A pobreza já não se mede apenas pelo que as famílias têm na carteira, mas também pela sua capacidade de se movimentarem no território. O conceito de pobreza nos transportes tem ganho uma relevância crescente na agenda da União Europeia, definindo-se como um fenómeno multidimensional que ocorre quando indivíduos ou agregados enfrentam opções de mobilidade tão limitadas, caras ou desadequadas que acabam por ver restringido o seu acesso a serviços e oportunidades fundamentais para a dignidade humana. É neste contexto que surge o Índice Multidimensional de Pobreza nos Transportes (IMPT), uma ferramenta desenhada para transformar dados estatísticos em decisões políticas concretas.

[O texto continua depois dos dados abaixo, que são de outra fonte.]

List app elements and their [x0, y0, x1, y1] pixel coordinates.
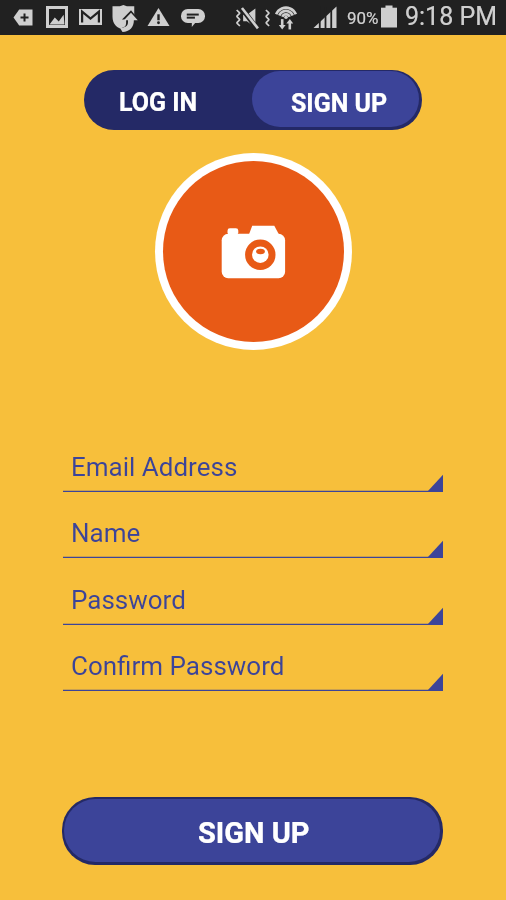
staticText: Name	[71, 518, 141, 548]
button[interactable]: Confirm Password	[63, 648, 443, 692]
staticText: Confirm Password	[71, 651, 285, 681]
button[interactable]: Password	[63, 582, 443, 626]
staticText: Email Address	[71, 452, 238, 482]
button[interactable]: LOG IN	[84, 70, 252, 130]
staticText: SIGN UP	[198, 816, 310, 850]
staticText: 90%	[347, 8, 379, 28]
button[interactable]: Email Address	[63, 449, 443, 493]
staticText: Password	[71, 585, 186, 615]
button[interactable]: SIGN UP	[252, 71, 419, 127]
button[interactable]: SIGN UP	[62, 797, 443, 865]
button[interactable]: Name	[63, 515, 443, 559]
staticText: SIGN UP	[291, 89, 388, 118]
staticText: LOG IN	[119, 88, 198, 117]
button[interactable]: Add profile photo	[155, 153, 352, 350]
staticText: 9:18 PM	[405, 2, 498, 31]
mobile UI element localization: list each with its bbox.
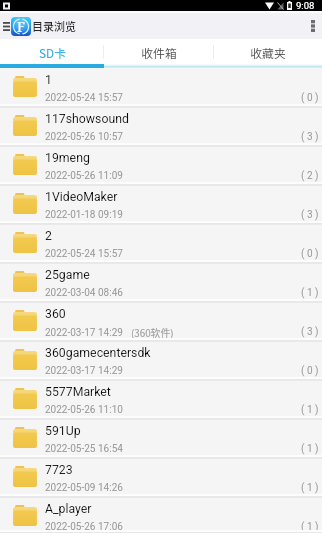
button[interactable]: SD卡	[0, 39, 104, 64]
staticText: ( 1 )	[301, 443, 319, 455]
staticText: 2022-01-18 09:19	[45, 209, 123, 221]
staticText: 2022-03-17 14:29	[45, 327, 123, 339]
staticText: 19meng	[45, 151, 90, 165]
staticText: ( 0 )	[301, 248, 319, 260]
staticText: 360gamecentersdk	[45, 346, 151, 360]
staticText: 2022-05-25 16:54	[45, 443, 123, 455]
staticText: ( 2 )	[301, 170, 319, 182]
button[interactable]: 收件箱	[104, 39, 214, 64]
staticText: 360	[45, 307, 66, 321]
staticText: 7723	[45, 463, 73, 477]
staticText: 2	[45, 229, 52, 243]
staticText: 117showsound	[45, 112, 129, 126]
staticText: ( 3 )	[301, 209, 319, 221]
button[interactable]: 2	[0, 224, 322, 263]
staticText: ( 0 )	[301, 365, 319, 377]
staticText: 2022-05-09 14:26	[45, 482, 123, 494]
staticText: 2022-05-26 11:10	[45, 404, 123, 416]
staticText: ( 1 )	[301, 482, 319, 494]
button[interactable]: More options	[304, 13, 322, 39]
button[interactable]: 1VideoMaker	[0, 185, 322, 224]
staticText: 2022-03-17 14:29	[45, 365, 123, 377]
staticText: 2022-05-26 10:57	[45, 131, 123, 143]
staticText: 2022-05-26 11:09	[45, 170, 123, 182]
button[interactable]: 1	[0, 68, 322, 107]
staticText: SD卡	[39, 44, 66, 61]
staticText: 收藏夹	[250, 44, 286, 61]
button[interactable]: Menu	[2, 13, 11, 39]
staticText: F	[17, 18, 25, 36]
staticText: ( 1 )	[301, 287, 319, 299]
button[interactable]: 收藏夹	[214, 39, 322, 64]
button[interactable]: 591Up	[0, 419, 322, 458]
staticText: 1	[45, 73, 52, 87]
staticText: 9:08	[296, 0, 315, 11]
staticText: ( 1 )	[301, 404, 319, 416]
staticText: 2022-05-24 15:57	[45, 92, 123, 104]
staticText: ( 3 )	[301, 326, 319, 338]
button[interactable]: 360gamecentersdk	[0, 341, 322, 380]
staticText: 591Up	[45, 424, 81, 438]
staticText: 2022-05-24 15:57	[45, 248, 123, 260]
button[interactable]: 19meng	[0, 146, 322, 185]
button[interactable]: 25game	[0, 263, 322, 302]
staticText: 1VideoMaker	[45, 190, 118, 204]
staticText: 收件箱	[141, 44, 177, 61]
staticText: ( 3 )	[301, 131, 319, 143]
button[interactable]: 117showsound	[0, 107, 322, 146]
staticText: A_player	[45, 502, 92, 516]
staticText: 25game	[45, 268, 90, 282]
staticText: ( 0 )	[301, 92, 319, 104]
staticText: 2022-03-04 08:46	[45, 287, 123, 299]
staticText: 2022-05-26 17:06	[45, 521, 123, 533]
staticText: ( 1 )	[301, 521, 319, 533]
staticText: 5577Market	[45, 385, 111, 399]
button[interactable]: 360	[0, 302, 322, 341]
staticText: (360软件)	[131, 326, 174, 340]
button[interactable]: 5577Market	[0, 380, 322, 419]
button[interactable]: 7723	[0, 458, 322, 497]
staticText: 目录浏览	[32, 18, 76, 34]
button[interactable]: A_player	[0, 497, 322, 533]
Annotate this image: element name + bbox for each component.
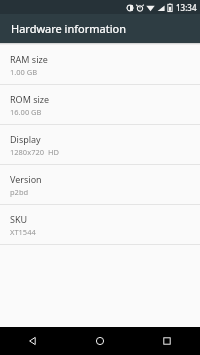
button[interactable]: Version [0, 165, 200, 205]
staticText: Version [10, 173, 42, 185]
staticText: Display [10, 133, 41, 145]
button[interactable]: Recent apps [133, 327, 200, 355]
staticText: 1280x720 HD [10, 147, 59, 157]
button[interactable]: Home [66, 327, 133, 355]
staticText: ROM size [10, 93, 50, 105]
button[interactable]: ROM size [0, 85, 200, 125]
staticText: p2bd [10, 187, 29, 197]
staticText: Hardware information [11, 21, 126, 36]
staticText: SKU [10, 213, 28, 225]
staticText: RAM size [10, 53, 48, 65]
staticText: 16.00 GB [10, 107, 42, 117]
staticText: 1.00 GB [10, 67, 38, 77]
staticText: XT1544 [10, 227, 36, 237]
button[interactable]: Back [0, 327, 66, 355]
button[interactable]: SKU [0, 205, 200, 245]
button[interactable]: Display [0, 125, 200, 165]
button[interactable]: RAM size [0, 45, 200, 85]
staticText: 13:34 [176, 2, 197, 13]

O projeto, intitulado “Do Isolamento à Inclusão: o Índice Multidimensional de Pobreza nos Transportes em Portugal”, nasceu de uma necessidade crítica identificada pelo Centro de Planeamento e de Avaliação de Políticas Públicas (PLANAPP) e foi desenvolvido por uma equipa do Instituto Superior Técnico (IST), liderada pelo Professor Filipe Moura, com o apoio estratégico da Transportes Metropolitanos de Lisboa (TML). A génese deste índice prende-se com o facto de as metodologias de medição anteriores serem frequentemente demasiado complexas, exigindo recolhas de dados pesadas que inviabilizavam uma monitorização contínua e sustentável no tempo. O IMPT veio quebrar esta barreira ao basear-se inteiramente em dados secundários, disponíveis publicamente e recolhidos de forma periódica, como os Censos e informações dos operadores de transporte.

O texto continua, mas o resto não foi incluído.